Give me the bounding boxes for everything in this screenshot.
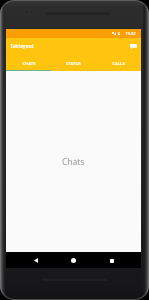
button[interactable]: CHATS — [6, 55, 51, 71]
button[interactable]: Back — [30, 255, 41, 266]
button[interactable]: Home — [68, 255, 79, 266]
staticText: 19:32 — [125, 31, 136, 37]
button[interactable]: Recent apps — [106, 255, 117, 266]
button[interactable]: CALLS — [96, 55, 141, 71]
staticText: CHATS — [22, 60, 36, 66]
staticText: Tablayout — [10, 43, 34, 50]
staticText: CALLS — [112, 60, 125, 66]
staticText: Chats — [62, 156, 85, 167]
staticText: STATUS — [66, 60, 81, 66]
button[interactable]: New message — [127, 40, 139, 52]
button[interactable]: STATUS — [51, 55, 96, 71]
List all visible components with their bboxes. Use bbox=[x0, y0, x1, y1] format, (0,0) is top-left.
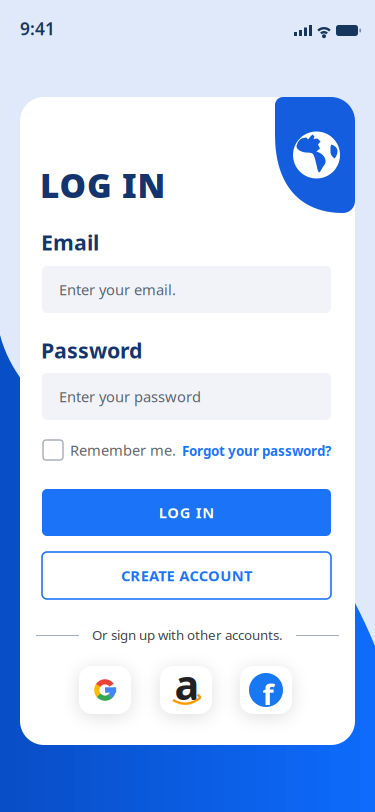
staticText: Or sign up with other accounts. bbox=[92, 626, 283, 644]
staticText: f bbox=[262, 674, 274, 714]
button[interactable]: Forgot your password? bbox=[182, 442, 331, 460]
staticText: Email bbox=[41, 228, 99, 256]
staticText: 9:41 bbox=[20, 17, 55, 40]
staticText: Password bbox=[41, 336, 142, 364]
staticText: CREATE ACCOUNT bbox=[121, 566, 252, 585]
staticText: Enter your password bbox=[59, 387, 201, 406]
staticText: Remember me. bbox=[70, 440, 176, 460]
button[interactable]: Sign up with Google bbox=[79, 666, 131, 714]
button[interactable]: Sign up with Amazon bbox=[160, 666, 212, 714]
staticText: Enter your email. bbox=[59, 280, 176, 299]
staticText: Forgot your password? bbox=[182, 442, 331, 460]
staticText: LOG IN bbox=[159, 503, 214, 522]
button[interactable]: CREATE ACCOUNT bbox=[42, 552, 331, 599]
button[interactable]: Sign up with Facebook bbox=[240, 666, 292, 714]
button[interactable]: LOG IN bbox=[42, 489, 331, 536]
staticText: a bbox=[174, 657, 200, 712]
button[interactable]: Remember me. bbox=[43, 440, 176, 460]
staticText: LOG IN bbox=[40, 163, 166, 207]
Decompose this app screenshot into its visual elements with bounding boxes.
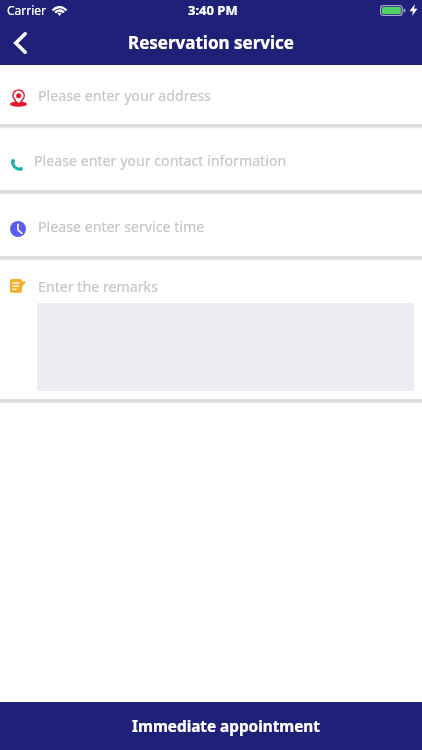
button[interactable]: Back <box>0 20 40 65</box>
staticText: Enter the remarks <box>38 277 158 296</box>
staticText: Please enter your address <box>38 86 211 105</box>
button[interactable]: Please enter your address <box>0 65 422 124</box>
staticText: Reservation service <box>128 31 295 54</box>
button[interactable]: Please enter service time <box>0 195 422 256</box>
staticText: Please enter service time <box>38 217 205 236</box>
staticText: Carrier <box>7 2 47 18</box>
staticText: Please enter your contact information <box>34 151 287 170</box>
staticText: Immediate appointment <box>132 716 320 737</box>
button[interactable]: Please enter your contact information <box>0 129 422 190</box>
staticText: 3:40 PM <box>188 1 238 19</box>
button[interactable]: Immediate appointment <box>0 702 422 750</box>
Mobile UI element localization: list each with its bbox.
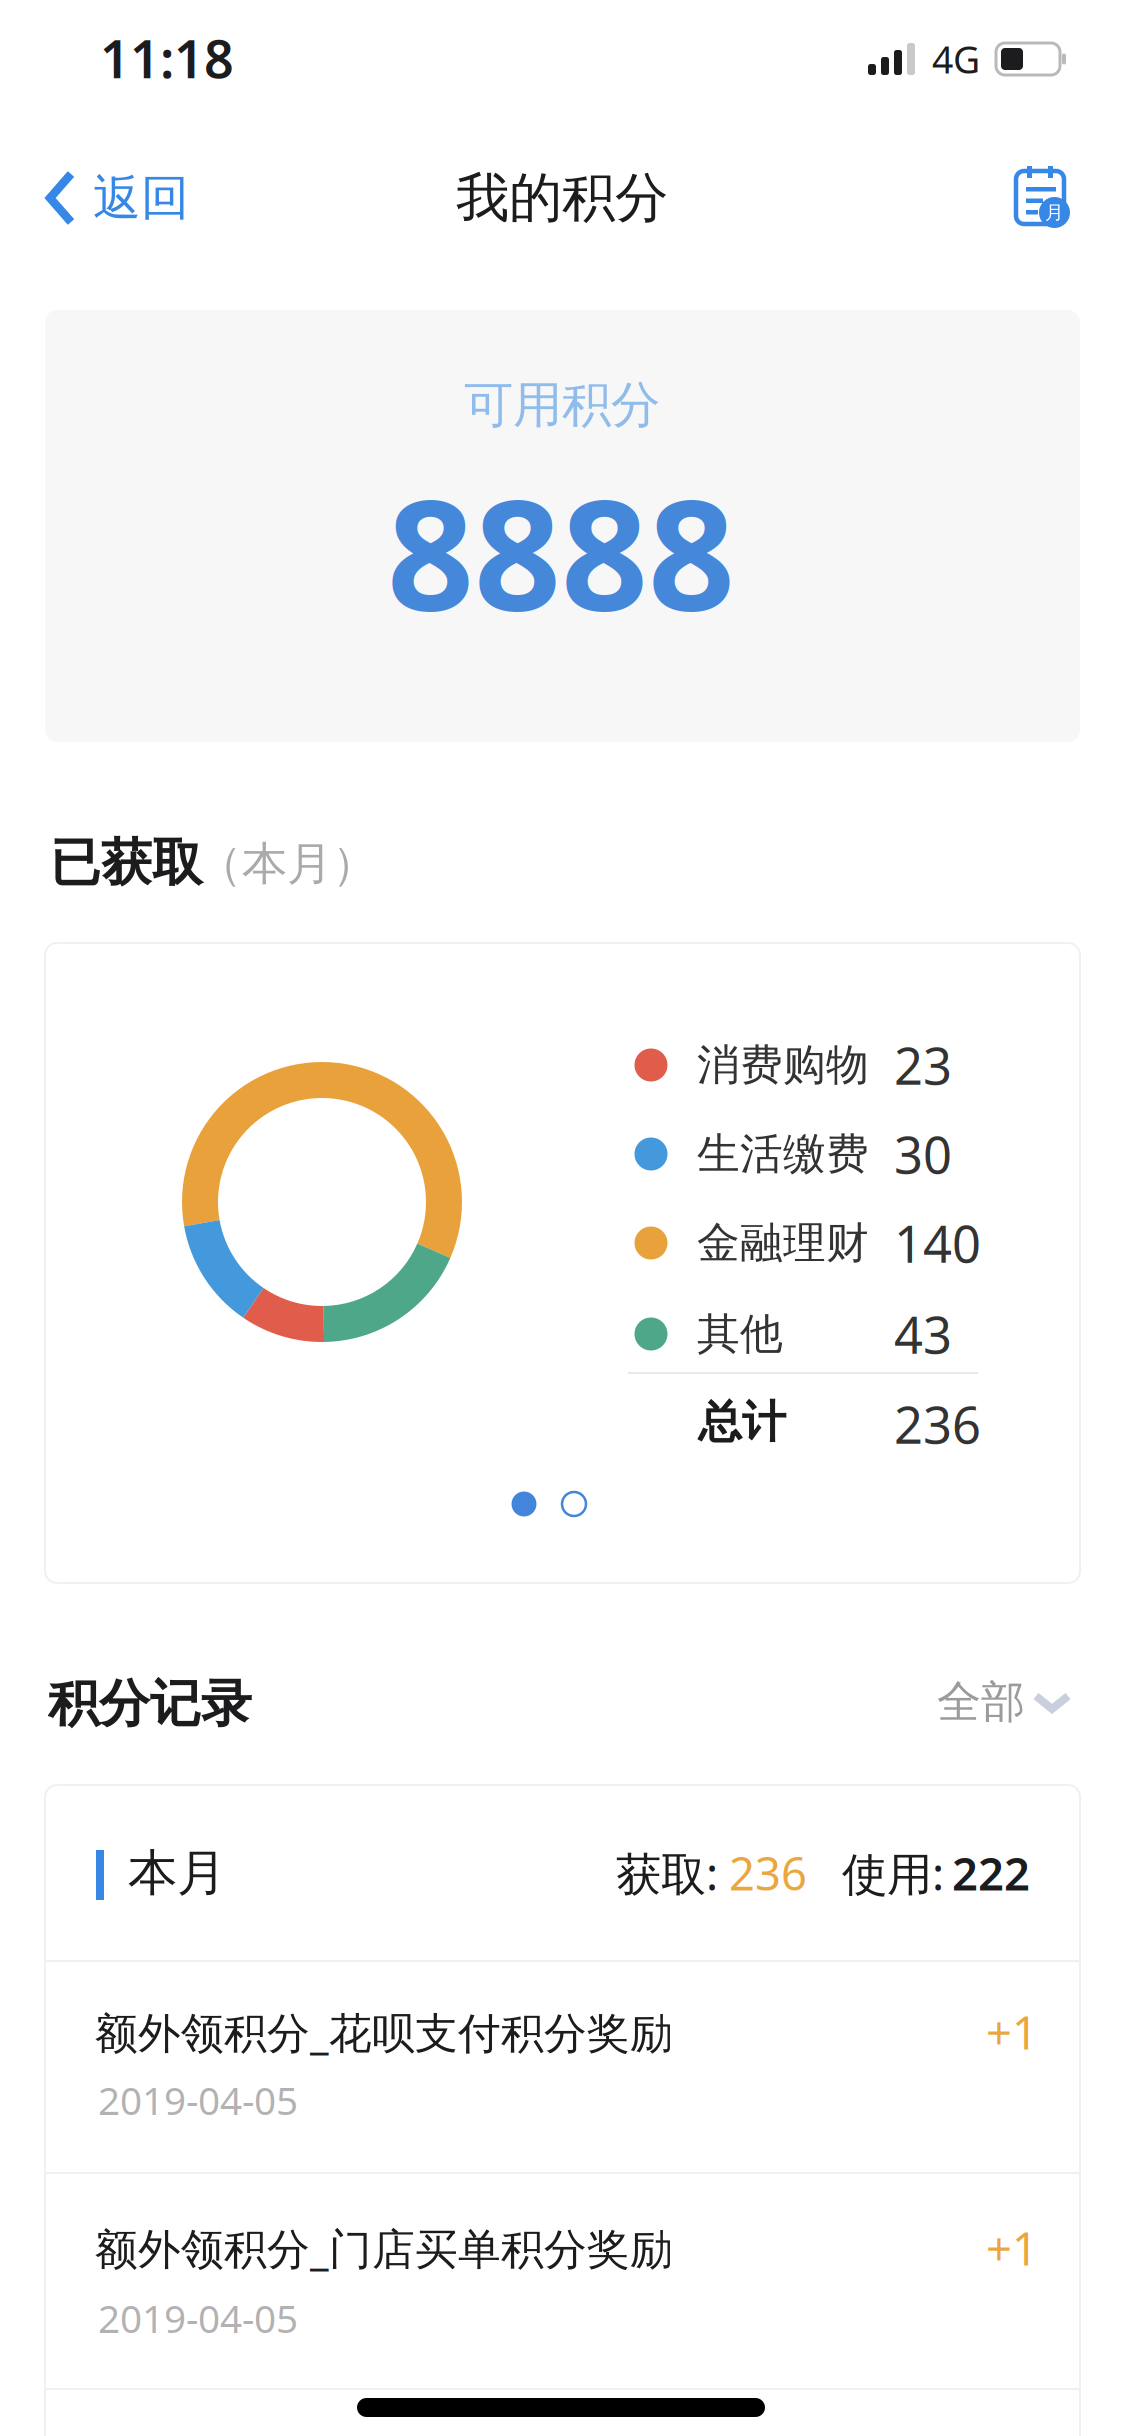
****
§ **PROBLEM DESCRIPTION**: The answer must match the entries above line for line, with the pictures dropped.

§ **TASK SOLUTION**:
Give me the bounding boxes for everything in this screenshot.
button[interactable]: CHATS — [6, 55, 51, 71]
button[interactable]: Back — [30, 255, 41, 266]
button[interactable]: Home — [68, 255, 79, 266]
staticText: 19:32 — [125, 31, 136, 37]
button[interactable]: Recent apps — [106, 255, 117, 266]
button[interactable]: CALLS — [96, 55, 141, 71]
staticText: CHATS — [22, 60, 36, 66]
staticText: Tablayout — [10, 43, 34, 50]
staticText: CALLS — [112, 60, 125, 66]
staticText: Chats — [62, 156, 85, 167]
staticText: STATUS — [66, 60, 81, 66]
button[interactable]: New message — [127, 40, 139, 52]
button[interactable]: STATUS — [51, 55, 96, 71]
List all visible components with their bboxes. Use bbox=[x0, y0, x1, y1] format, (0,0) is top-left.
staticText: Or sign up with other accounts. bbox=[92, 626, 283, 644]
staticText: f bbox=[262, 674, 274, 714]
button[interactable]: Forgot your password? bbox=[182, 442, 331, 460]
staticText: Email bbox=[41, 228, 99, 256]
staticText: 9:41 bbox=[20, 17, 55, 40]
staticText: Password bbox=[41, 336, 142, 364]
staticText: CREATE ACCOUNT bbox=[121, 566, 252, 585]
staticText: Enter your password bbox=[59, 387, 201, 406]
staticText: Remember me. bbox=[70, 440, 176, 460]
button[interactable]: Sign up with Google bbox=[79, 666, 131, 714]
button[interactable]: Sign up with Amazon bbox=[160, 666, 212, 714]
staticText: Enter your email. bbox=[59, 280, 176, 299]
staticText: Forgot your password? bbox=[182, 442, 331, 460]
staticText: LOG IN bbox=[159, 503, 214, 522]
button[interactable]: CREATE ACCOUNT bbox=[42, 552, 331, 599]
button[interactable]: Sign up with Facebook bbox=[240, 666, 292, 714]
button[interactable]: LOG IN bbox=[42, 489, 331, 536]
staticText: a bbox=[174, 657, 200, 712]
button[interactable]: Remember me. bbox=[43, 440, 176, 460]
staticText: LOG IN bbox=[40, 163, 166, 207]
Decompose this app screenshot into its visual elements with bounding boxes.
button[interactable]: Back <box>0 20 40 65</box>
staticText: Enter the remarks <box>38 277 158 296</box>
staticText: Please enter your address <box>38 86 211 105</box>
button[interactable]: Please enter your address <box>0 65 422 124</box>
staticText: Reservation service <box>128 31 295 54</box>
button[interactable]: Please enter service time <box>0 195 422 256</box>
staticText: Please enter service time <box>38 217 205 236</box>
staticText: Carrier <box>7 2 47 18</box>
staticText: Please enter your contact information <box>34 151 287 170</box>
staticText: Immediate appointment <box>132 716 320 737</box>
button[interactable]: Please enter your contact information <box>0 129 422 190</box>
staticText: 3:40 PM <box>188 1 238 19</box>
button[interactable]: Immediate appointment <box>0 702 422 750</box>
Mobile UI element localization: list each with its bbox.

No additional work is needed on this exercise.